Jonny Greenwood And Paul Thomas Anderson Talk 'Blood' Music

It’s not online yet, but EW‘s Holiday movie preview has some good stuff in it. They got an interview with both Radiohead’s Jonny Greenwood and Paul Thomas Anderson talking about the score to PTA’s upcoming film “There Will Be Blood.”

Many have noted, including ourselves, that ‘Blood’ is a uncharacteristic left turn for PTA. There’s no gregarious, Robert Altman-like scenes with overlapping dialogue, there’s no vignettes style multiple characters intersecting (again like Altman) and there’s no pop music or any references to pop culture whatsoever, ‘Blood’ is about a greedy oil baron in early 20th century California.

PTA first start adapting the novel on which the screenplay is based on – Upton Sinclair’s “Oil!” – purely as a writing exercises to get out of a creative rut, but then he found he found he was testing his artistic limits and coming up with a new voice. In keeping with this ideas, PTA purposely put himself outside his comfort zone and instead of going to his regular troupe of players, like longtime composer Jon Brion, the director went to the unknown in Radiohead’s Jonny Greenwood (plus lots of other new and unfamiliar crew members).

“It’s really thrilling just to hear different sounds coming out of a film you’ve made,” PTA told EW. “I worked with a production designer and other people I’ve never worked with before . It’s nerve racking and exciting and…you have to be more polite,” he laughed.

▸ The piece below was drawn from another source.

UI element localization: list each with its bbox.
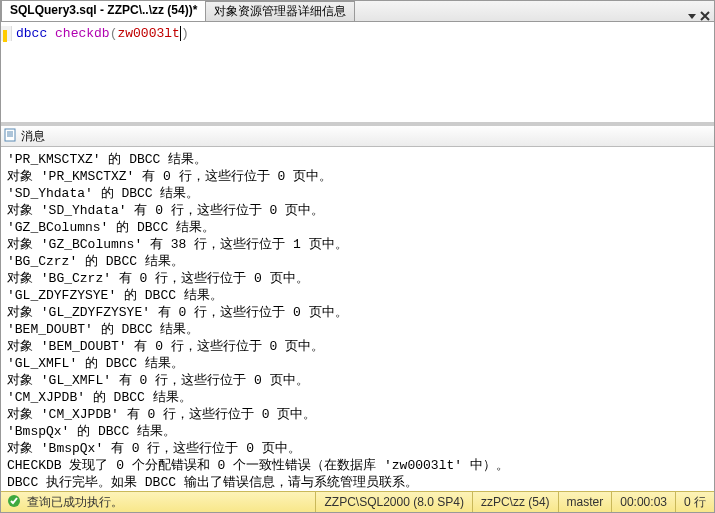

Greenwood says he and Anderson talked about the score in advance and planning out the mood. “Sometimes Paul would describe it close to the horror genre,” Greenwood said. “We talked about how ‘The Shining’ had lots of Penderecki in it. We figured the instruments should be contemporary to the turn of the last century, but not period music. Even though you know the sounds you’re hearing are coming from very old technology, you can do things with the classical orchestra that unsettle you, that are slightly wrong.”

PTA had a dream to make a Kubrickian film with no dialogue and just music and sound and with ‘Blood’s first silent 20 minutes (alternating between “silence and screeching strings”), he almost succeeded. “I got close with the first 20 minutes here,” he said.

Spoutblog noticed that Bathysphere noted that PTA’s had been thinking about Pendercki way back.

The Bathysphere point to this episode of Henry Rollins’ IFC show, in which the [PTA] says he listened to “a lot of crazy Polish pirate music” like Krzysztof Penderecki while writing [‘Blood’] (Rollins does a wide-eyed double-take at this tidbit that’s pretty priceless). The Bathysphere points to this MP3 of Penderecki’s Threnody To The Victims Of Hiroshima, which was also used in Children of Men, and
which sounds *a lot* like the music that backed the twenty-minute reel of Blood shown at Telluride.

Radiohead fans will note that Greenwood is an avid fan of Penderecki, so it sounds like this A/V marriage was perfect from the get-go.